Nur melangkah terpatah seusai ujian. Butiran soal yang tadi tersaji rupanya memiliki tingkat

kesulitan yang beragam. Ada yang mampu Nur selesaikan dengan cepat dan ada pula yang

sukar dipecahkan. Seolah menjadi analogi yang tepat dengan perikehidupan. Hidup layaknya

seperti menghadapi ujian. Jika kita sudah terlatih mengerjakan beragam jenis persoalan tentu

dengan mudah akan bisa kita selesaikan, karena sejatinya, tidak pernah ada soal yang tidak

ada jawabannya. Akan repot urusan dosen jika menyajikan pertanyaan yang tidak memiliki

jawaban.  Soal dan jawaban merupakan dua sedjoli. Sejauh apapun mereka dipisahkan,

akhirnya akan bertemu juga, hanya masalah waktu.


Nur melangkah gontai ketika sampai di mulut gerbang kampus, ia masih berkutat dengan

pemikirannya. Betapa masalah selalu berperan penting dalam proses pendewasaannya.

Masalah adalah cara Allah berdialog kepada hamba-Nya. Nur ingat betul ucapan Mamah

sebelum Nur pergi merantau ke Ibukota.

"Nur, begitu banyak ilalang yang akan tumbuh disekitarmu, jika Nur tidak telaten menebasnya,

Nur akan kehilangan kesempatan melihat segalanya, bisa dipastikan Nur akan tersesat tidak

tau ke mana harus melangkah, tebaslah dengan selalu mengingat dan meminta hanya pada

Allah.

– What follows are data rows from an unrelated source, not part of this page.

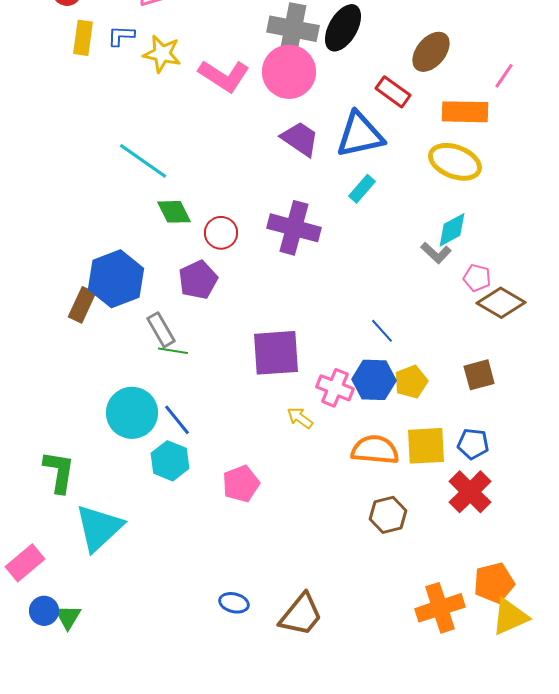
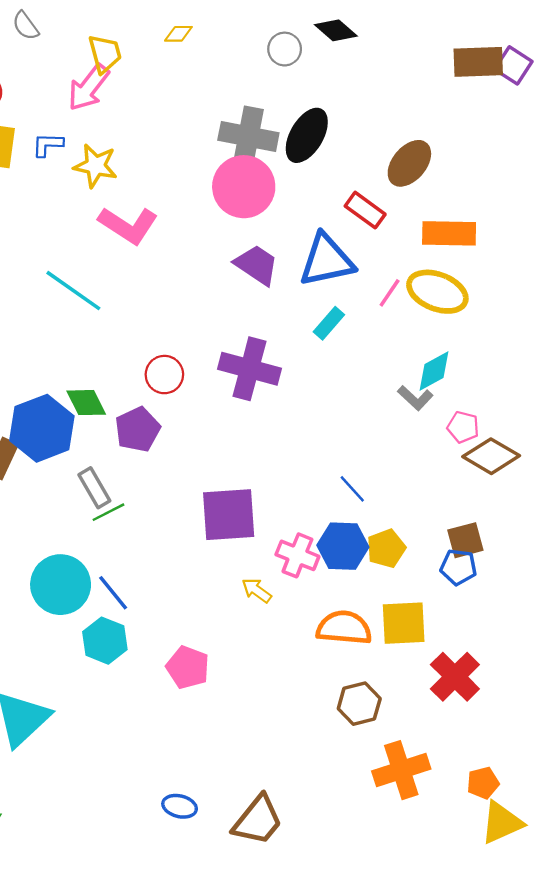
pink L-shape: (224, 76) -> (128, 225), moved
pink line: (504, 76) -> (390, 293), moved
green diamond: (174, 212) -> (86, 403), moved
green line: (173, 351) -> (108, 512), turned -36
blue pentagon: (473, 444) -> (458, 567), moved
pink pentagon: (241, 484) -> (188, 667), turned -30
orange pentagon: (494, 583) -> (483, 783), size x0.7
orange cross: (440, 608) -> (401, 770), moved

Dan ketika Nur berhadapan dengan suatu masalah percayalah, Laa yukallifullahu nafsan

illa wus'aha, sungguh". Nur melambaikan tangan, memanggil angkot, sambil tetap membiarkan

pikirannya beterbangan ke masa silam.


Matahari telah berada di puncaknya, teriknya acapkali melelehkan keringat. Nur menyeka peluh

di wajahnya. Klakson yang dibunyikan supir angkot meramaikan siang hari. Debu ikut

berpesta-pora membikin rusuh udara siang hari ini. Setelah beberapa belokan lagi Nur akan

sampai di kostannya. Saat hendak melihat jam di ponselnya, tertera sebuah panggilan tak

terjawab. Klik. Panggilan tak terjawab dari Mufid. Nur mengabaikan dan memasukkan kembali

ponselnya ke dalam tas.


Ponselnya berdering lagi saat Nur baru saja tiba di kamar kost tercinta. Lagi-lagi Mufid. Nur

membiarkannya berdering, enggan menerima panggilan sekaligus enggan menolak panggilan

tersebut. Satu dua ponsel terus berdering, tak jera rupanya. Hingga setelah panggilan yang

ketiga ponselnya baru berhenti berdering, berganti nada dengan dering tanda sebuah pesan

masuk. Nur membukanya.

Apa kabar Nona? Tidakkah ada sesuatu yang ingin kau ceritakan hari ini?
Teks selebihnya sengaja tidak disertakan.